Please take the lines from the one holding "Affaire Ellipse Projects : le" through the one holding "01:00, 08 Ноя" in the data below and copy them exactly.

▽

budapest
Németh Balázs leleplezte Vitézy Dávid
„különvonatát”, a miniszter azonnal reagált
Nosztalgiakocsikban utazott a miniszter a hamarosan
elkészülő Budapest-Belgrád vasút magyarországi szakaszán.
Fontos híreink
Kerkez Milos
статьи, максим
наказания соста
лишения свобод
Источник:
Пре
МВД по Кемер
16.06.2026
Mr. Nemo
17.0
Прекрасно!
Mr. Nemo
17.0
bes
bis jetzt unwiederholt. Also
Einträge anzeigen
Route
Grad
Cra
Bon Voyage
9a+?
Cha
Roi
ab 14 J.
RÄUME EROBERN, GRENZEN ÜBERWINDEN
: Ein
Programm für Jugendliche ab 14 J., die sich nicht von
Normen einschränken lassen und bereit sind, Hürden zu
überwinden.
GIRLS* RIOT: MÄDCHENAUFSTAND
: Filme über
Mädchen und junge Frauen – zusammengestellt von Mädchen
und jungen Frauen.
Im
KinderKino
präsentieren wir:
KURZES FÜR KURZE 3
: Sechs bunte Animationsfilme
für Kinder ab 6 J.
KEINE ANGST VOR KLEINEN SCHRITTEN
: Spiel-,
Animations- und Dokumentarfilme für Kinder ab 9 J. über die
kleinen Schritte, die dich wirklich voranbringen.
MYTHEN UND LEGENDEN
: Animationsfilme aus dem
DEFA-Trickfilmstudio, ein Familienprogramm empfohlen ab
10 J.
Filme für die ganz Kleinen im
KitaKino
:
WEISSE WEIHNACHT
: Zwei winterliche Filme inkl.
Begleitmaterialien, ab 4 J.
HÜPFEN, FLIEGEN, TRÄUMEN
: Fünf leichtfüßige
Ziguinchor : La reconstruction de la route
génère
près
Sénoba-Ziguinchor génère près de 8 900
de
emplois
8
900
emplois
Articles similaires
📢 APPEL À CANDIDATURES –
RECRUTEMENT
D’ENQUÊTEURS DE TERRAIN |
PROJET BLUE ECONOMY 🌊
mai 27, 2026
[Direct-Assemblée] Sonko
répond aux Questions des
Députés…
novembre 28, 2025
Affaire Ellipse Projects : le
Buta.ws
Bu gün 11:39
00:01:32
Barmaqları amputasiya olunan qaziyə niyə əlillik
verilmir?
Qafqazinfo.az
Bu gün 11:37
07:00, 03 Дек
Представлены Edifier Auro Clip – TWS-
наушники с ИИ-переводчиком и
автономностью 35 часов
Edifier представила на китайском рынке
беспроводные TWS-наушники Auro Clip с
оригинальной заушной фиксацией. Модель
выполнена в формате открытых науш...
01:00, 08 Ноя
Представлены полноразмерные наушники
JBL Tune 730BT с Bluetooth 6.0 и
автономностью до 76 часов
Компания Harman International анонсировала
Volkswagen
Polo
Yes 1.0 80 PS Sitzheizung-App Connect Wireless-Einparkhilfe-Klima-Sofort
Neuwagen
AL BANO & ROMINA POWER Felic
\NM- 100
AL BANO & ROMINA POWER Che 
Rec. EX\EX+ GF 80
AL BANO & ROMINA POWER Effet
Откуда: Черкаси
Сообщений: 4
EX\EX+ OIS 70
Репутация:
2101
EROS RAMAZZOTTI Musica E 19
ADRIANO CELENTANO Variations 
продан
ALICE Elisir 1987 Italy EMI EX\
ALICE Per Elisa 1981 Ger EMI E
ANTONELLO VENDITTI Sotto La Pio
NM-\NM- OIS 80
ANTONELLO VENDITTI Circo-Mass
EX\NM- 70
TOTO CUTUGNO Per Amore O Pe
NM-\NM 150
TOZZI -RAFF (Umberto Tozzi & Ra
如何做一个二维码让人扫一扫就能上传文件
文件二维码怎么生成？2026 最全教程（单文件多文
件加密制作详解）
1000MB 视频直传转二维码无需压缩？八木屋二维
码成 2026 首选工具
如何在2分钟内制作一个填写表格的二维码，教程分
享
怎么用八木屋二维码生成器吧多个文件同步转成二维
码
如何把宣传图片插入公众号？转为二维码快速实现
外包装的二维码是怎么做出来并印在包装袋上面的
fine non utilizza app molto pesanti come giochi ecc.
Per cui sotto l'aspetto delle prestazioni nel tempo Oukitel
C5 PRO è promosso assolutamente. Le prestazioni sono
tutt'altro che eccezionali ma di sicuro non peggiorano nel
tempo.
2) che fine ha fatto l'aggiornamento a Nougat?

△
▽

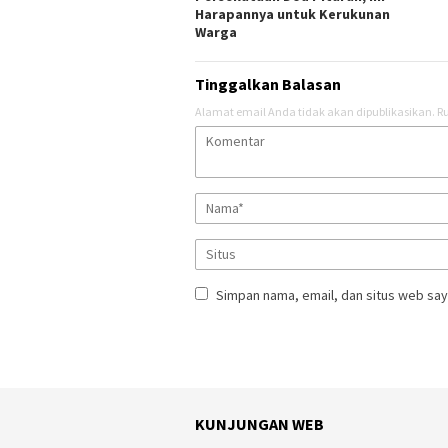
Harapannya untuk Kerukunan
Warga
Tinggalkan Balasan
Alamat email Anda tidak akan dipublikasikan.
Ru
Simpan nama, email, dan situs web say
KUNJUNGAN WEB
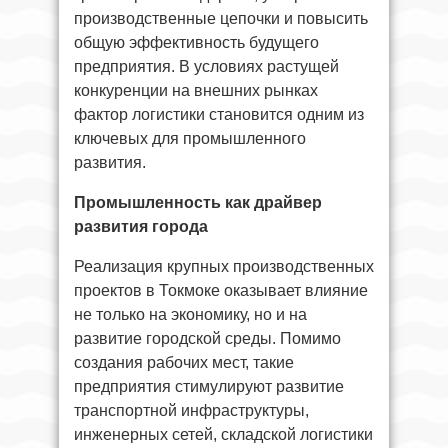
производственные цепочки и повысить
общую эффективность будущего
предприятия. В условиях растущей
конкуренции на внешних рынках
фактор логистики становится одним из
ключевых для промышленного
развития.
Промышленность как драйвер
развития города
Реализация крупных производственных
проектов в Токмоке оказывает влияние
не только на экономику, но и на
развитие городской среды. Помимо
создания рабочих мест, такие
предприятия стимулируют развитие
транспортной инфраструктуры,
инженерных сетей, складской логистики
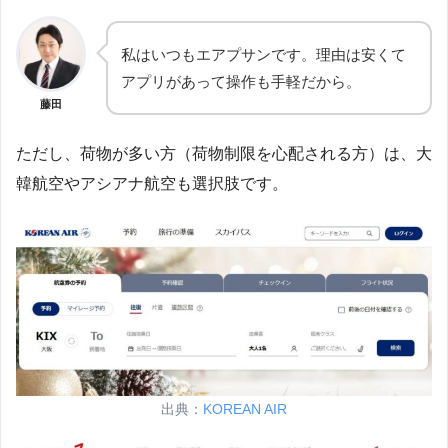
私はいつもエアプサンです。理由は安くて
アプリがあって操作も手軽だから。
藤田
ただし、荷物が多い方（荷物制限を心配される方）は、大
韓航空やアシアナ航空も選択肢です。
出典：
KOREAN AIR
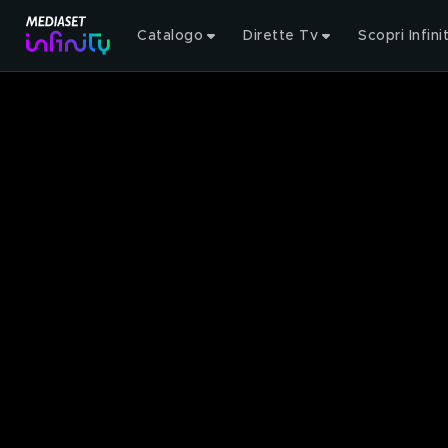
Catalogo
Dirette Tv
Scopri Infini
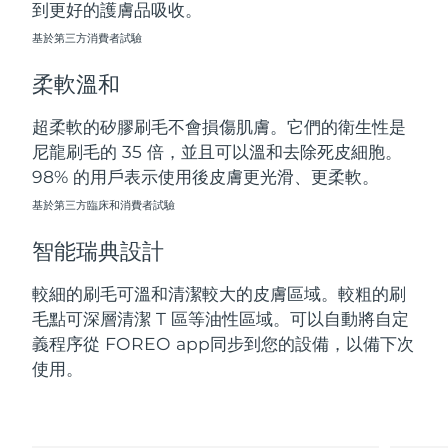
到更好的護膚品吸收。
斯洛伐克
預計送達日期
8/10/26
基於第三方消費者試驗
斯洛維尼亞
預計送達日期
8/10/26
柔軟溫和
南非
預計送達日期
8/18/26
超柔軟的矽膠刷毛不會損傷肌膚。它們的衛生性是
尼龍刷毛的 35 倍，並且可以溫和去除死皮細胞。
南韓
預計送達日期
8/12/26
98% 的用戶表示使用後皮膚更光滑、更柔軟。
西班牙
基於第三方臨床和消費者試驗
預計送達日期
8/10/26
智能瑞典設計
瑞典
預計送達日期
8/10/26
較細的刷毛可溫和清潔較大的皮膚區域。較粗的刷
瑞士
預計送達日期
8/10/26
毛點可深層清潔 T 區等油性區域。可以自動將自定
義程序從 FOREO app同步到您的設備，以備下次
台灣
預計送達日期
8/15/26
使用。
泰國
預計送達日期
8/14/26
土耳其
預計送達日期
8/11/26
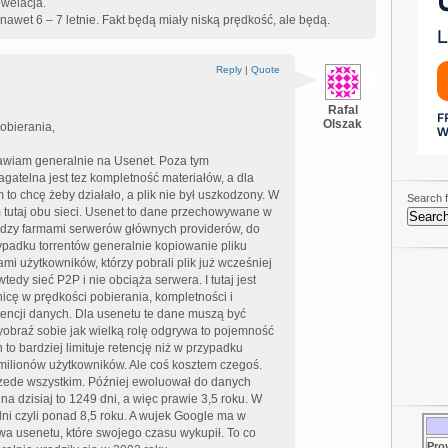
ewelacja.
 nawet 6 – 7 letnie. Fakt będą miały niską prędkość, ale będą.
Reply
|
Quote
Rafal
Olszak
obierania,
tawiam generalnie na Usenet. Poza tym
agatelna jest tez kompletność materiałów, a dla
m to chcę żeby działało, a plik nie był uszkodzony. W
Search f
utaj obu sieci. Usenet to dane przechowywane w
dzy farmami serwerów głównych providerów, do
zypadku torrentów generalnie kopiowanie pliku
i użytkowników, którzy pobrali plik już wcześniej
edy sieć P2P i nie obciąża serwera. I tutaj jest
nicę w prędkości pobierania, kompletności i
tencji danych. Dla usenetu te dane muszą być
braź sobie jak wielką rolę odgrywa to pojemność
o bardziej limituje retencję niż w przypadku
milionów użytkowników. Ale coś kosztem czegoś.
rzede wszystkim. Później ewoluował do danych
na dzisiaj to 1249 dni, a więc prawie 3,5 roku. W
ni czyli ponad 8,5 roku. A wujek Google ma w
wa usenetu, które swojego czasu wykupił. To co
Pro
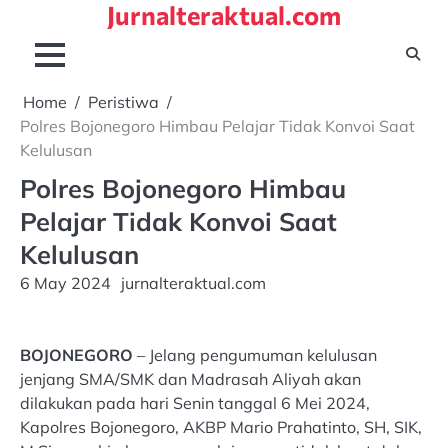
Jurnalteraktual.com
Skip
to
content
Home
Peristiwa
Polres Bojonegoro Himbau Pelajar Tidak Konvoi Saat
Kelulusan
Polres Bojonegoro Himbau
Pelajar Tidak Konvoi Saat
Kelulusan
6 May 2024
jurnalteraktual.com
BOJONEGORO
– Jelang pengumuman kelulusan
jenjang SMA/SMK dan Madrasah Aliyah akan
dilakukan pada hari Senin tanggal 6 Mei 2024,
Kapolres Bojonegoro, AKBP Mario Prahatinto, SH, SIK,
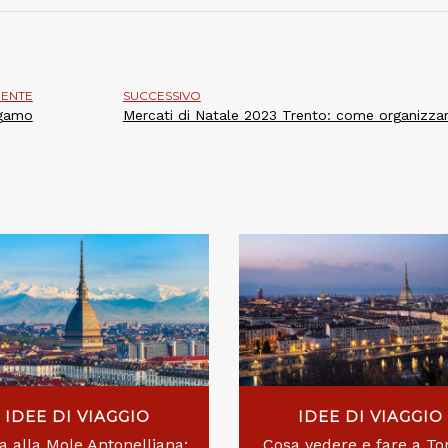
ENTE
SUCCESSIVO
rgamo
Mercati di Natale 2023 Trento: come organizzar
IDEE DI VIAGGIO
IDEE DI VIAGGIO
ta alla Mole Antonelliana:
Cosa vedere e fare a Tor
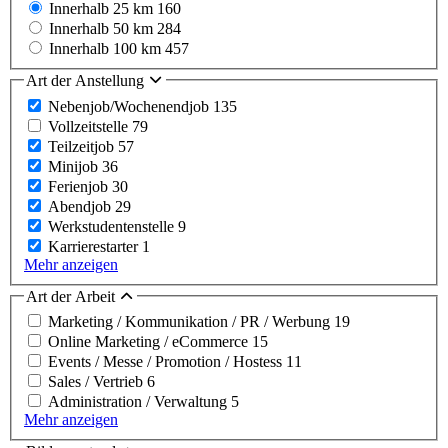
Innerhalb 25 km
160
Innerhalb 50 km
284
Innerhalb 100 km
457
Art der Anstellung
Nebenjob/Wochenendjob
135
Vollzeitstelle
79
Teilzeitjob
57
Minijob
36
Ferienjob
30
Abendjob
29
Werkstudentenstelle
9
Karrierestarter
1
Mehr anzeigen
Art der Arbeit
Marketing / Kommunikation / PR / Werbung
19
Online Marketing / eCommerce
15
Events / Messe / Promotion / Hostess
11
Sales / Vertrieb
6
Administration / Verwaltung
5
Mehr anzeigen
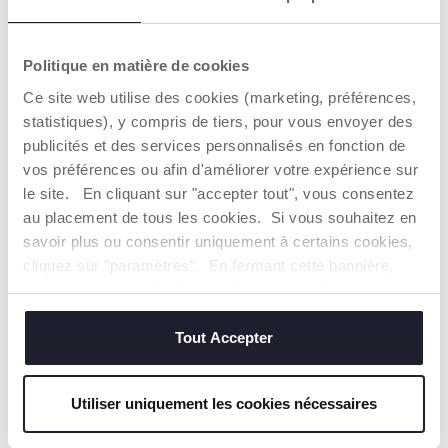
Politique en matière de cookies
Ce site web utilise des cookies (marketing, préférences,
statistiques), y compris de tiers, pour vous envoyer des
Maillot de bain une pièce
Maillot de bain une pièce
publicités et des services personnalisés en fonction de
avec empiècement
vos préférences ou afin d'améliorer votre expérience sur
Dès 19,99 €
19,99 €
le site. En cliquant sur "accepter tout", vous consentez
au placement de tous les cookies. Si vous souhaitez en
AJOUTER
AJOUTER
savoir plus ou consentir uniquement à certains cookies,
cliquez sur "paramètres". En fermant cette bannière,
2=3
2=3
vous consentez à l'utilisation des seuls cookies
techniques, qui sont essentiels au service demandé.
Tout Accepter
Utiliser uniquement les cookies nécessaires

△
▽

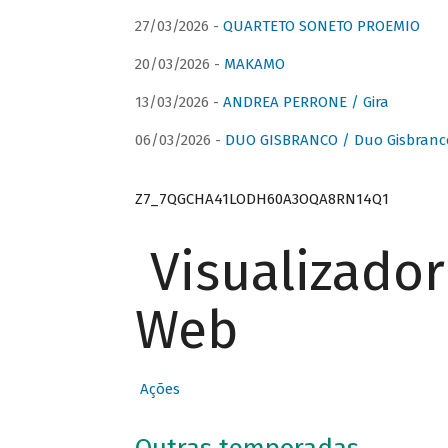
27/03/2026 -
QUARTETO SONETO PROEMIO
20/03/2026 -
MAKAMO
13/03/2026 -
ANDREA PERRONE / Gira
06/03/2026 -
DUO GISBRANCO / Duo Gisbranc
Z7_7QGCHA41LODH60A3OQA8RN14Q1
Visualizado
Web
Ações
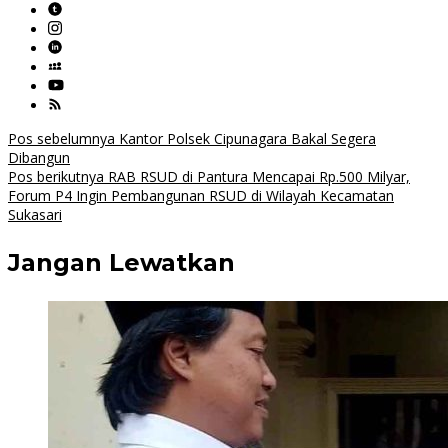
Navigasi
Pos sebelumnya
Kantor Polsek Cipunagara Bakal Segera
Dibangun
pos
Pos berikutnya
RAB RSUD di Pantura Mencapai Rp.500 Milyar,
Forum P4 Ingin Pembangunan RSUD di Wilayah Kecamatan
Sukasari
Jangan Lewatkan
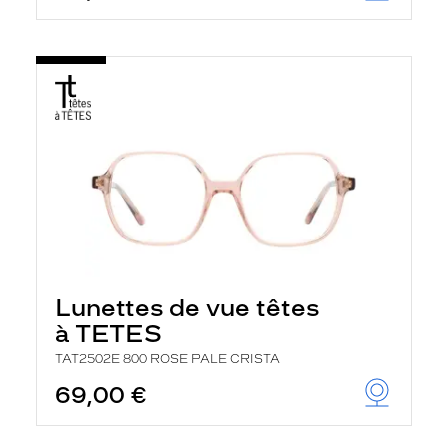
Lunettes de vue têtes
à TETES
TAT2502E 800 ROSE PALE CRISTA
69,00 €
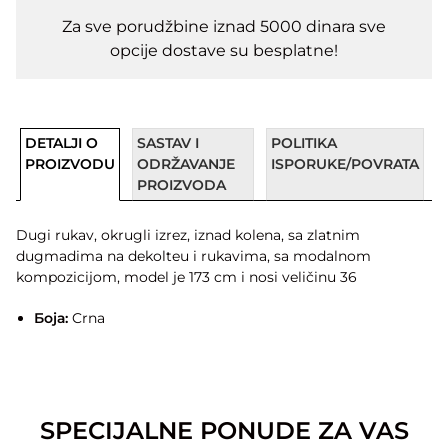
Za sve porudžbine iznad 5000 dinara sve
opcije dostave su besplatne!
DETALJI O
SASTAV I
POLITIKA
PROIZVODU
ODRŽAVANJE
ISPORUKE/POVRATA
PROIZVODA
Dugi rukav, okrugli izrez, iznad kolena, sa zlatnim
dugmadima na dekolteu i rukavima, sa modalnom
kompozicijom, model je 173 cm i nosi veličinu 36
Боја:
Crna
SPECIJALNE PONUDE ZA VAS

△

Solution to the problem:
Affaire Ellipse Projects : le
Buta.ws
Bu gün 11:39
00:01:32
Barmaqları amputasiya olunan qaziyə niyə əlillik
verilmir?
Qafqazinfo.az
Bu gün 11:37
07:00, 03 Дек
Представлены Edifier Auro Clip – TWS-
наушники с ИИ-переводчиком и
автономностью 35 часов
Edifier представила на китайском рынке
беспроводные TWS-наушники Auro Clip с
оригинальной заушной фиксацией. Модель
выполнена в формате открытых науш...
01:00, 08 Ноя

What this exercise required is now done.